» Task details
Which lines of the entries hold the string "weather"? Copy each one.

Start of Block

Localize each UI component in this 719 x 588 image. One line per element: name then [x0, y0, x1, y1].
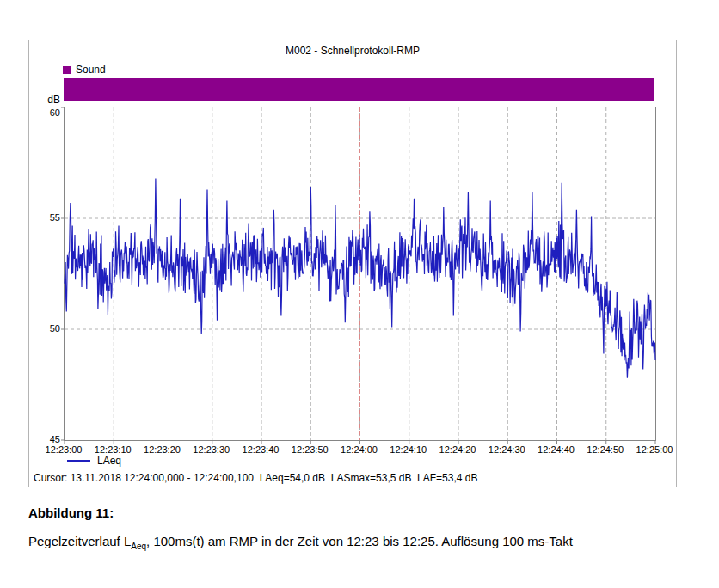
figure-caption: Abbildung 11: Pegelzeitverlauf LAeq, 100…: [28, 505, 682, 551]
sound-legend-swatch-icon: [63, 66, 71, 74]
chart-title: M002 - Schnellprotokoll-RMP: [29, 45, 676, 57]
x-tick-label: 12:23:30: [193, 444, 230, 455]
laeq-plot: [65, 107, 655, 440]
laeq-legend-line-icon: [67, 460, 90, 462]
caption-text-subscript: Aeq: [131, 542, 146, 551]
plot-area: [64, 107, 656, 441]
sound-event-legend: Sound: [63, 64, 106, 76]
sound-event-bar: [64, 78, 654, 101]
cursor-status-line: Cursor: 13.11.2018 12:24:00,000 - 12:24:…: [34, 472, 478, 484]
x-tick-label: 12:23:00: [46, 444, 83, 455]
caption-text-suffix: , 100ms(t) am RMP in der Zeit von 12:23 …: [146, 534, 573, 548]
y-tick-label: 55: [29, 212, 60, 223]
caption-text-prefix: Pegelzeitverlauf L: [28, 534, 131, 548]
x-tick-label: 12:24:00: [341, 444, 378, 455]
series-legend: LAeq: [67, 456, 121, 466]
document-page: { "figure": { "title": "M002 - Schnellpr…: [0, 0, 719, 588]
caption-heading: Abbildung 11:: [28, 505, 682, 520]
chart-panel: M002 - Schnellprotokoll-RMP Sound dB 605…: [28, 40, 677, 487]
x-tick-label: 12:23:20: [144, 444, 181, 455]
x-tick-label: 12:23:40: [243, 444, 280, 455]
x-tick-label: 12:24:50: [587, 444, 624, 455]
caption-body: Pegelzeitverlauf LAeq, 100ms(t) am RMP i…: [28, 534, 682, 551]
laeq-legend-label: LAeq: [97, 455, 121, 467]
x-tick-label: 12:23:10: [95, 444, 132, 455]
sound-legend-label: Sound: [76, 64, 106, 76]
x-tick-label: 12:23:50: [292, 444, 329, 455]
y-tick-label: 45: [29, 434, 60, 444]
x-tick-label: 12:25:00: [636, 444, 673, 455]
x-tick-label: 12:24:30: [489, 444, 525, 455]
x-tick-label: 12:24:10: [390, 444, 427, 455]
y-axis-unit-label: dB: [29, 94, 60, 106]
x-tick-label: 12:24:20: [439, 444, 476, 455]
y-tick-label: 50: [29, 323, 60, 334]
y-tick-label: 60: [29, 107, 60, 118]
x-tick-label: 12:24:40: [538, 444, 575, 455]
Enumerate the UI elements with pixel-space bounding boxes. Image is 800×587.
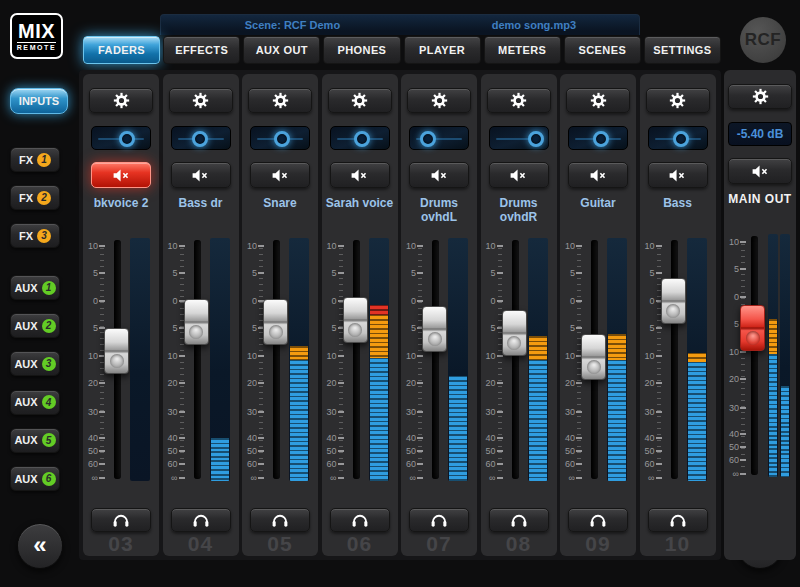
headphones-icon [271, 513, 289, 528]
main-level-display: -5.40 dB [728, 122, 792, 146]
channel-settings-button[interactable] [328, 88, 392, 113]
pan-knob-icon [354, 131, 370, 147]
pan-slider[interactable] [409, 126, 469, 150]
fader-scale: 10505102030405060∞ [401, 238, 425, 481]
main-settings-button[interactable] [728, 84, 792, 109]
solo-headphones-button[interactable] [91, 508, 151, 532]
channel-settings-button[interactable] [169, 88, 233, 113]
fader-scale: 10505102030405060∞ [242, 238, 266, 481]
meter-segment-orange [608, 334, 626, 360]
gear-icon [431, 92, 448, 109]
tab-player[interactable]: PLAYER [404, 36, 481, 64]
pan-slider[interactable] [568, 126, 628, 150]
channel-settings-button[interactable] [487, 88, 551, 113]
tab-scenes[interactable]: SCENES [564, 36, 641, 64]
sidebar-aux-button-4[interactable]: AUX4 [10, 390, 60, 415]
fx-number-badge: 1 [37, 153, 51, 167]
headphones-icon [510, 513, 528, 528]
mute-button[interactable] [409, 162, 469, 188]
prev-page-button[interactable]: « [17, 523, 63, 569]
mute-button[interactable] [250, 162, 310, 188]
mute-button[interactable] [330, 162, 390, 188]
headphones-icon [351, 513, 369, 528]
fader-track[interactable] [432, 240, 439, 479]
fader-track[interactable] [353, 240, 360, 479]
main-meter-left [768, 234, 778, 477]
channel-name: Bass [640, 196, 716, 210]
fader-track[interactable] [194, 240, 201, 479]
fader-track[interactable] [273, 240, 280, 479]
headphones-icon [669, 513, 687, 528]
meter-segment-orange [290, 346, 308, 360]
scene-label: Scene: RCF Demo [161, 19, 424, 31]
fader-area: 10505102030405060∞ [163, 238, 239, 481]
mute-button[interactable] [648, 162, 708, 188]
tab-settings[interactable]: SETTINGS [644, 36, 721, 64]
sidebar-fx-button-2[interactable]: FX2 [10, 185, 60, 210]
channel-settings-button[interactable] [89, 88, 153, 113]
tab-effects[interactable]: EFFECTS [163, 36, 240, 64]
fader-track[interactable] [751, 236, 758, 475]
pan-knob-icon [274, 131, 290, 147]
fader-track[interactable] [671, 240, 678, 479]
channel-settings-button[interactable] [248, 88, 312, 113]
channel-name: Drums ovhdL [401, 196, 477, 224]
tab-phones[interactable]: PHONES [323, 36, 400, 64]
sidebar-aux-button-1[interactable]: AUX1 [10, 275, 60, 300]
fader-scale: 10505102030405060∞ [640, 238, 664, 481]
fader-handle[interactable] [263, 299, 288, 345]
channel-settings-button[interactable] [646, 88, 710, 113]
fader-handle[interactable] [184, 299, 209, 345]
mute-button[interactable] [489, 162, 549, 188]
channel-name: Bass dr [163, 196, 239, 210]
pan-slider[interactable] [250, 126, 310, 150]
solo-headphones-button[interactable] [171, 508, 231, 532]
fader-track[interactable] [512, 240, 519, 479]
fader-handle[interactable] [661, 278, 686, 324]
sidebar-inputs-button[interactable]: INPUTS [10, 88, 68, 114]
channel-settings-button[interactable] [566, 88, 630, 113]
solo-headphones-button[interactable] [330, 508, 390, 532]
fader-handle[interactable] [581, 334, 606, 380]
solo-headphones-button[interactable] [648, 508, 708, 532]
sidebar-fx-button-3[interactable]: FX3 [10, 223, 60, 248]
sidebar-fx-button-1[interactable]: FX1 [10, 147, 60, 172]
sidebar-aux-button-3[interactable]: AUX3 [10, 351, 60, 376]
tab-faders[interactable]: FADERS [83, 36, 160, 64]
main-fader-handle[interactable] [740, 305, 765, 351]
pan-slider[interactable] [489, 126, 549, 150]
pan-slider[interactable] [171, 126, 231, 150]
meter-segment-blue [781, 386, 789, 477]
fader-handle[interactable] [422, 306, 447, 352]
channel-number: 09 [560, 532, 636, 556]
rcf-logo: RCF [740, 17, 786, 63]
tab-meters[interactable]: METERS [484, 36, 561, 64]
sidebar-aux-button-2[interactable]: AUX2 [10, 313, 60, 338]
solo-headphones-button[interactable] [489, 508, 549, 532]
headphones-icon [112, 513, 130, 528]
mute-button[interactable] [91, 162, 151, 188]
aux-number-badge: 4 [42, 395, 56, 409]
solo-headphones-button[interactable] [409, 508, 469, 532]
gear-icon [590, 92, 607, 109]
headphones-icon [192, 513, 210, 528]
aux-number-badge: 3 [42, 357, 56, 371]
fader-handle[interactable] [343, 297, 368, 343]
channel-number: 03 [83, 532, 159, 556]
fader-handle[interactable] [502, 310, 527, 356]
meter-segment-orange [688, 353, 706, 362]
sidebar-aux-button-5[interactable]: AUX5 [10, 428, 60, 453]
pan-slider[interactable] [330, 126, 390, 150]
solo-headphones-button[interactable] [568, 508, 628, 532]
pan-slider[interactable] [648, 126, 708, 150]
mute-button[interactable] [171, 162, 231, 188]
solo-headphones-button[interactable] [250, 508, 310, 532]
main-mute-button[interactable] [728, 158, 792, 184]
mute-button[interactable] [568, 162, 628, 188]
pan-slider[interactable] [91, 126, 151, 150]
sidebar-aux-button-6[interactable]: AUX6 [10, 466, 60, 491]
fader-handle[interactable] [104, 328, 129, 374]
channel-strips: bkvoice 2 10505102030405060∞ 03 [79, 70, 721, 560]
channel-settings-button[interactable] [407, 88, 471, 113]
tab-aux-out[interactable]: AUX OUT [243, 36, 320, 64]
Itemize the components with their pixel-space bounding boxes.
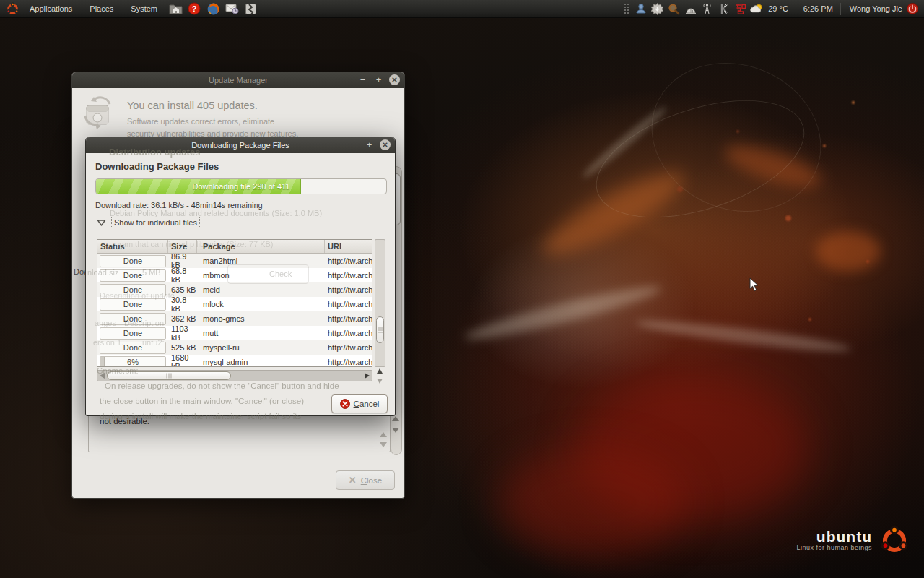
session-status-icon <box>907 3 918 14</box>
user-applet-icon[interactable] <box>634 2 648 16</box>
table-row[interactable]: 6% 1680 kB mysql-admin http://tw.archi <box>97 355 372 367</box>
table-row[interactable]: Done 1103 kB mutt http://tw.archi <box>97 326 372 340</box>
menu-system[interactable]: System <box>122 0 166 18</box>
scroll-up-icon[interactable] <box>392 416 399 421</box>
downloading-dialog: Downloading Package Files + ✕ Downloadin… <box>85 137 396 416</box>
close-window-button[interactable]: ✕ <box>380 139 391 150</box>
column-uri[interactable]: URI <box>325 240 372 253</box>
wallpaper-paint-stroke <box>816 231 881 272</box>
panel-separator <box>840 3 841 15</box>
download-progressbar: Downloading file 290 of 411 <box>95 178 387 194</box>
update-manager-icon <box>81 94 117 131</box>
status-progress-cell: Done <box>100 269 166 282</box>
scroll-up-icon[interactable] <box>377 368 383 374</box>
scroll-down-icon[interactable] <box>377 379 383 384</box>
svg-text:?: ? <box>192 4 197 13</box>
table-row[interactable]: Done 30.8 kB mlock http://tw.archi <box>97 297 372 311</box>
scroll-right-icon[interactable] <box>365 373 370 379</box>
ubuntu-wordmark: ubuntu <box>796 530 872 544</box>
updates-subtext-line1: Software updates correct errors, elimina… <box>127 116 298 128</box>
close-button[interactable]: ✕ Close <box>336 470 395 490</box>
applet-drag-handle[interactable] <box>624 3 629 14</box>
home-folder-launcher-icon[interactable] <box>167 1 183 17</box>
document-launcher-icon[interactable] <box>243 1 258 17</box>
wallpaper-paint-blob <box>578 376 808 520</box>
panel-separator <box>796 3 796 15</box>
menu-places[interactable]: Places <box>81 0 122 18</box>
update-manager-title: Update Manager <box>72 76 404 85</box>
status-progress-cell: Done <box>100 313 166 325</box>
firefox-launcher-icon[interactable] <box>205 1 221 17</box>
description-text-fragment: not desirable. <box>100 417 149 426</box>
table-row[interactable]: Done 362 kB mono-gmcs http://tw.archi <box>97 311 372 326</box>
ubuntu-tagline: Linux for human beings <box>796 544 872 551</box>
table-horizontal-scrollbar[interactable] <box>97 370 372 381</box>
user-switcher-menu[interactable]: Wong Yong Jie <box>845 3 924 14</box>
updates-heading: You can install 405 updates. <box>127 94 298 111</box>
wallpaper-paint-stroke <box>580 103 669 181</box>
update-notifier-icon[interactable] <box>650 2 664 16</box>
ubuntu-branding: ubuntu Linux for human beings <box>796 525 910 556</box>
wallpaper-paint-blob <box>498 448 686 556</box>
cancel-button[interactable]: Cancel <box>331 394 388 413</box>
wallpaper-line-art <box>629 38 843 236</box>
dialog-heading: Downloading Package Files <box>95 161 219 172</box>
update-manager-titlebar[interactable]: Update Manager − + ✕ <box>72 72 404 88</box>
help-launcher-icon[interactable]: ? <box>186 1 202 17</box>
close-x-icon: ✕ <box>349 475 357 485</box>
download-rate-text: Download rate: 36.1 kB/s - 48min14s rema… <box>95 201 263 210</box>
status-progress-cell: Done <box>100 284 166 296</box>
dialog-titlebar[interactable]: Downloading Package Files + ✕ <box>86 137 395 153</box>
ubuntu-menu-logo-icon[interactable] <box>6 2 19 16</box>
column-status[interactable]: Status <box>97 240 168 253</box>
package-table: Status Size Package URI Done 86.9 kB man… <box>97 239 372 367</box>
table-row[interactable]: Done 635 kB meld http://tw.archi <box>97 282 372 297</box>
minimize-button[interactable]: − <box>357 74 368 85</box>
clock[interactable]: 6:26 PM <box>801 4 836 13</box>
column-size[interactable]: Size <box>168 240 197 253</box>
wallpaper-paint-stroke <box>535 160 693 267</box>
mouse-cursor <box>749 277 759 292</box>
scroll-down-icon[interactable] <box>392 428 399 433</box>
table-row[interactable]: Done 68.8 kB mbmon http://tw.archi <box>97 268 372 282</box>
wallpaper-paint-stroke <box>720 137 825 195</box>
progressbar-label: Downloading file 290 of 411 <box>96 179 386 194</box>
menu-applications[interactable]: Applications <box>21 0 81 18</box>
maximize-button[interactable]: + <box>373 74 384 85</box>
show-files-expander[interactable]: Show for individual files <box>97 217 200 228</box>
wallpaper-line-art <box>582 77 819 241</box>
top-panel: Applications Places System ? <box>0 0 924 18</box>
scroll-up-icon[interactable] <box>380 432 387 437</box>
maximize-button[interactable]: + <box>364 139 375 150</box>
wallpaper-paint-stroke <box>463 280 663 347</box>
status-progress-cell: Done <box>100 298 166 311</box>
scim-chinese-icon[interactable] <box>733 2 747 16</box>
weather-applet-icon[interactable] <box>750 2 764 16</box>
table-header[interactable]: Status Size Package URI <box>97 240 372 254</box>
status-progress-cell: 6% <box>100 356 166 368</box>
column-package[interactable]: Package <box>197 240 325 253</box>
scrollbar-thumb[interactable] <box>107 371 231 380</box>
status-progress-cell: Done <box>100 255 166 267</box>
scrollbar-thumb[interactable] <box>376 316 384 343</box>
search-applet-icon[interactable] <box>667 2 681 16</box>
table-row[interactable]: Done 525 kB myspell-ru http://tw.archi <box>97 340 372 355</box>
status-progress-cell: Done <box>100 327 166 340</box>
antenna-applet-icon[interactable] <box>700 2 714 16</box>
table-row[interactable]: Done 86.9 kB man2html http://tw.archi <box>97 254 372 268</box>
username: Wong Yong Jie <box>850 4 902 13</box>
wallpaper-splatter <box>852 101 855 104</box>
cancel-x-icon <box>340 399 350 409</box>
bleed-text: the close button in the main window. "Ca… <box>100 397 304 405</box>
bleed-text: - On release upgrades, do not show the "… <box>100 381 339 390</box>
scroll-left-icon[interactable] <box>100 373 105 379</box>
ime-applet-icon[interactable] <box>717 2 731 16</box>
dome-applet-icon[interactable] <box>684 2 697 16</box>
close-window-button[interactable]: ✕ <box>389 74 400 85</box>
weather-temperature[interactable]: 29 °C <box>765 4 791 13</box>
table-vertical-scrollbar[interactable] <box>375 239 385 367</box>
dialog-title: Downloading Package Files <box>86 141 395 150</box>
evolution-launcher-icon[interactable] <box>224 1 240 17</box>
status-progress-cell: Done <box>100 342 166 354</box>
scroll-down-icon[interactable] <box>380 442 387 447</box>
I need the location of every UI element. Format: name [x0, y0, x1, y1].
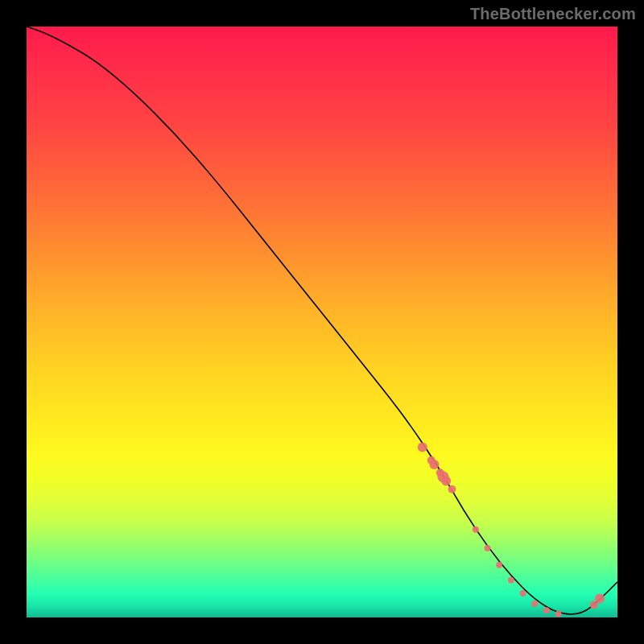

End of Block

» Written response
weather-applet-icon[interactable] <box>750 2 764 16</box>
weather-temperature[interactable]: 29 °C <box>765 4 791 13</box>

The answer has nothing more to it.